Poor hydroxyurea (HU) adherence limits effective HU use in patients with sickle cell disease (SCD). Electronic directly observed therapy (DOT) may limit costs and achieve high HU adherence in children with SCD. This study aimed to determine if electronic DOT was feasible, acceptable, and could achieve ≥ 90% HU adherence.
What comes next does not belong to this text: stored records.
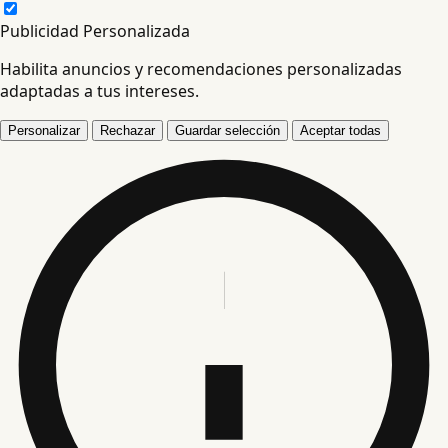
Publicidad Personalizada
Habilita anuncios y recomendaciones personalizadas
adaptadas a tus intereses.
Personalizar
Rechazar
Guardar selección
Aceptar todas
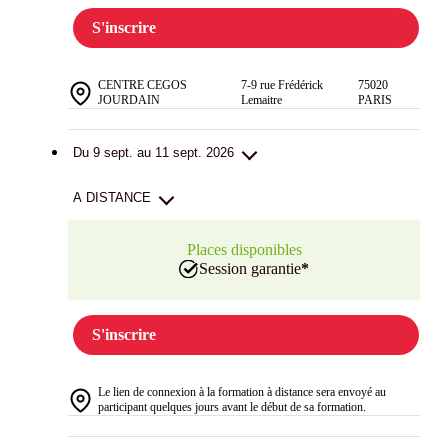
S'inscrire
CENTRE CEGOS
7-9 rue Frédérick
75020
JOURDAIN
Lemaitre
PARIS
Du 9 sept. au 11 sept. 2026
A DISTANCE
Places disponibles
Session garantie
*
S'inscrire
Le lien de connexion à la formation à distance sera envoyé au
participant quelques jours avant le début de sa formation.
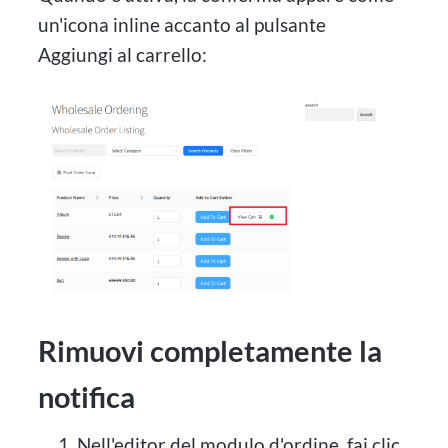
un'icona inline accanto al pulsante
Aggiungi al carrello:
Rimuovi completamente la
notifica
Nell'editor del modulo d'ordine, fai clic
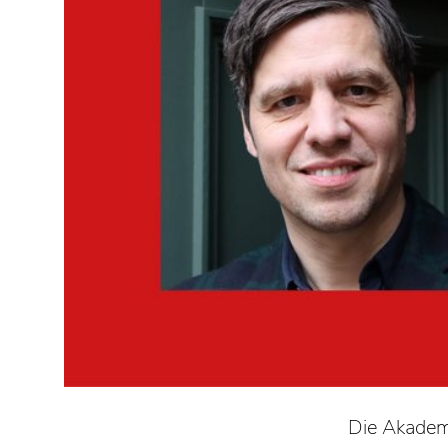
Die Akademie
Children with SCD were recruited for this single institution, 6-month pilot study if they had been prescribed HU for ≥ 6 months and had daily access to a smartphone or computer. Participants submitted HU administration videos daily and received electronic reminder alerts, personalized feedback, and incentives to encourage adherence as part of electronic DOT. Primary outcomes were feasibility, participant satisfaction with electronic DOT, and HU adherence. Secondary outcomes included mean corpuscular volume (MCV), hemoglobin F percentage (HbF), and overall participant satisfaction with HU therapy. Of 15 enrolled participants, 14 completed the study. Satisfaction surveys showed electronic DOT reminded participants to take HU and could be completed in fewer than 5 minutes daily. Participants' median medication possession ratio at study entry improved from 0.75 (0.59-0.82) to 0.91 (0.85-1.00) (P = 0.02) at the end of the study. Overall median observed HU adherence with electronic DOT was 93.3%. Median MCV and HbF increased from 96.0 to 107.2 (P = 0.009) and 10.5 to 11.4 (P = 0.03), respectively. This study demonstrates electronic DOT is feasible, acceptable, and can achieve high HU adherence. Further study is needed to confirm that electronic DOT can improve HU adherence and impact clinical outcomes in children with SCD.